Tokyo as an idea
The purpose of the article was to examine how the Japanese view the city and its inhabitants. When he says “the city” he means it in a broad sense, not just Tokyo. Urban thought in JPN has 2 aspects; a medieval one (sentimental) and a more modern, intellectual one (developed in the Tokugawa period). The older thoughts have 3 parts: 1) city as mediation- mediation between heaven and earth because there was no direct connection. No belief in a god presiding over the city. Mediation between man and nature (ex: economy had markets and farms). 2)city as a process- Buddhist idea of impermanence, city always changing. It was taken literally when they built buildings out of plant material that decayed and caught fire, so the city was always in flux. Impermanence also suggested by ukiyo, or the city as a floating world. 3)city as art-
Tokugawa thought, samurai viewpoint. Encouraged both urbanization and preservation of agrarian society. The city was the seat of power (where the shogun was). City as power resulted in desire to fireproof city to make it more permanent but the plan was never carried out. One critic, Sorai, said city was corrupt, forcing people to become dependent upon merchants, but it did have good bureaucratic intent. City as a family (emphasis on the hierarchy). The pleasure district (segregated ukiyo) allowed a place for social criticism, but it was neutralized because of the district’s moral isolation.
Edokko, a child of Edo. Proud of city, sees city as place of prosperity and of political strength. Lived for the moment and rejected the chonin ideal of diligence.
1868-1900-Tokyo Restoration. End of sankin kotai (yearly migration of daimyo into Edo) hurt city’s economy, political influence. 1890s Tokyo comes to be seen as less of a city and more of a national symbol of imperial power. Novelist Koda Rohan suggested a complete reconstruction of the city…wanted high density of wealth and population. This left no carriers of his ideas that rejected the notions of the chonin.
City as a problem 1895-1923. Explosion of growth led to confusion of a once familiar city. Now overcrowded. Disputes over streetcar system arose about ownership and payment to employees. They came to symbolize threat of change instead of progress. There emerged an anti-urbanist movement, were pro-agrarian, existed even in late Meiji period. Fringe of a city, where it fades into countryside is the perfect picture of a city as mediation. Most of the most recent writers have lacked any particular attachment to a certain place.
Municipal socialism looked at the city as a problem. Socialist Katayama (educated at Yale) pushed for public ownership of all major utilities. Socialist Abe pushed for public ownership of all urban land.

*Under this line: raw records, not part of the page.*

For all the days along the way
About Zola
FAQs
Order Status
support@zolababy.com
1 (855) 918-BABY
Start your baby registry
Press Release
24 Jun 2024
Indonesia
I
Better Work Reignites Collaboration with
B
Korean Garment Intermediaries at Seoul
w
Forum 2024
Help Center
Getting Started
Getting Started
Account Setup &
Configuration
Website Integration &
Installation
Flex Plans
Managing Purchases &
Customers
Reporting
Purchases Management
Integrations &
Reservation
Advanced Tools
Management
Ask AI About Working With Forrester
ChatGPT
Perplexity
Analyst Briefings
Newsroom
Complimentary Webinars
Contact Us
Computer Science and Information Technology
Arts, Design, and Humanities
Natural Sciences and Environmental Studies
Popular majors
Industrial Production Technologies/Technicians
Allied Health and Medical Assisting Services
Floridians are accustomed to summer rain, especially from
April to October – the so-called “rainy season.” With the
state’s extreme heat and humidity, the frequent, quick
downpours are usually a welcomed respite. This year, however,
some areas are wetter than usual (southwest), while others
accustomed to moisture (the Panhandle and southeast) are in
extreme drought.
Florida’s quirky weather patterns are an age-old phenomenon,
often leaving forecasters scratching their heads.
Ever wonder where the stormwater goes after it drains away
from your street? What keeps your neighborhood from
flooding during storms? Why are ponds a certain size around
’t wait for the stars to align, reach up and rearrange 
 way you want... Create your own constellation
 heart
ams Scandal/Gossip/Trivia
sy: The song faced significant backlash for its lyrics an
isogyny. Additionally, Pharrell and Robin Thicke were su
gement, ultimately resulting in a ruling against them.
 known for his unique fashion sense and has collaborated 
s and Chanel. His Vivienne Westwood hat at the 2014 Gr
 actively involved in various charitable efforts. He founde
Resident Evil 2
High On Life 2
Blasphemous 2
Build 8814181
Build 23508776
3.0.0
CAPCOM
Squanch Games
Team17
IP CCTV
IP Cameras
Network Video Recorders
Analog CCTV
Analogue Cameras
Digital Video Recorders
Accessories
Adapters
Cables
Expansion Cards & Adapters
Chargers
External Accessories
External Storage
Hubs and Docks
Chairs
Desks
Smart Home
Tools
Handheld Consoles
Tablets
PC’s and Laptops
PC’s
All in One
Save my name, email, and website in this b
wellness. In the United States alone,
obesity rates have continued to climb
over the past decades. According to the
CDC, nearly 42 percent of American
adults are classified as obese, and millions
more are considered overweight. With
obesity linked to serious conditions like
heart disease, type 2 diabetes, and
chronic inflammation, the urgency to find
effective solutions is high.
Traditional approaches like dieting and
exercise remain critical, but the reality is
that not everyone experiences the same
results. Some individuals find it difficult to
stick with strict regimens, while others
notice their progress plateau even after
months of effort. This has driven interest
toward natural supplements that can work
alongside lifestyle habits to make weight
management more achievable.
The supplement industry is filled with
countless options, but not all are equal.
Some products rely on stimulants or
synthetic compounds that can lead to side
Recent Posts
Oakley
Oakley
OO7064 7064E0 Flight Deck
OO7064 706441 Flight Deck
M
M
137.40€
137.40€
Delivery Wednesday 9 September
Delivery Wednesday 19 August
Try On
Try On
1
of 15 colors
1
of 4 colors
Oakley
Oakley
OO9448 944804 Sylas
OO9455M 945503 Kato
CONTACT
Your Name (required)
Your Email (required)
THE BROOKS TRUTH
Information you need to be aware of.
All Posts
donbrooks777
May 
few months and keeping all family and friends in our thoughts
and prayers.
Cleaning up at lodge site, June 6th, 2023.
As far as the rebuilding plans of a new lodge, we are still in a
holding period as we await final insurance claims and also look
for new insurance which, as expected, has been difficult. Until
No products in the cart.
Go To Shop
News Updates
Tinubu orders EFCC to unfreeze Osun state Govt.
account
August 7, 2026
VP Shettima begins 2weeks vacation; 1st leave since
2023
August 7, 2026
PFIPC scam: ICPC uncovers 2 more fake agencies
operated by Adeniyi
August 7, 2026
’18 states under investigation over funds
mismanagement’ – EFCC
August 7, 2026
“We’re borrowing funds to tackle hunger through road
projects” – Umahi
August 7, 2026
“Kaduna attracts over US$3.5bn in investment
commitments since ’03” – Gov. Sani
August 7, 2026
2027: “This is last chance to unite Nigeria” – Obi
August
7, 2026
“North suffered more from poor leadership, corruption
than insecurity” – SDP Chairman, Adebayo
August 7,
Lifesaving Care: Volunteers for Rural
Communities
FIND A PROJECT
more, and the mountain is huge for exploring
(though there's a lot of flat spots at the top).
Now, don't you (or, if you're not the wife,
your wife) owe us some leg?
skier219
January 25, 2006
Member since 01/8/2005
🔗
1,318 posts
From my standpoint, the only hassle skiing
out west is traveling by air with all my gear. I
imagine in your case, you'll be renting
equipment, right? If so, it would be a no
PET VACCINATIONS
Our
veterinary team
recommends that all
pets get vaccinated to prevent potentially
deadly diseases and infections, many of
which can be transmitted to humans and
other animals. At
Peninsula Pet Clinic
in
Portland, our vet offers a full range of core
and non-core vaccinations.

Urban designers wanted Garden cities, a blend of urban and agrarian culture. Frequently turned to the West for inspiration, especially the U.S.A. However, it didn’t translate fully. Citizen in the U.S.A. implies a realm of public, but in JPN it implies duty to a hierarchy. Autonomy in JPN meant a commitment to the national good.
Bureaucracy of Social Affairs- Built institutions like schools, health centers, orphanages. They move to promote a Confucian morality. This movement, however, was not all that effective.
Writers known as medievalists…two types. One was almost totally urban in thought and the other was half urban-half bourgeois.
Post Earthquake Tokyo. Sept. 1 1923. this furthered the notion of city as a problem, as rebuilding would be a huge task. Also, had to deal with the depressed economy. The city as modern life also emerged. Aspects of both home and streets as elements of modern life. In light of the destruction that was done, people began to try and abide by an altered notion of the chonin mentality in that they planned ahead for individual conveniencce. Consumerism was a large part of this.
Wartime Tokyo 1931-1945= city as any kind of idea disappears. The new Tokyo was more heavily controlled by government, as opposed to the desire for increased autonomy. Still, urban planning continued by individuals. Ironically, professor Haigaku finished his book on how to fire proof the city at the same time that Tokyo was firebombed in 1945 by the U.S. after the bombing, when planning resumed, the people still wanted to rebuild the city out of wood.
In sum, the gist of this whole article, while confusing at times, is that different groups saw the city a certain way based on their perspective and current events.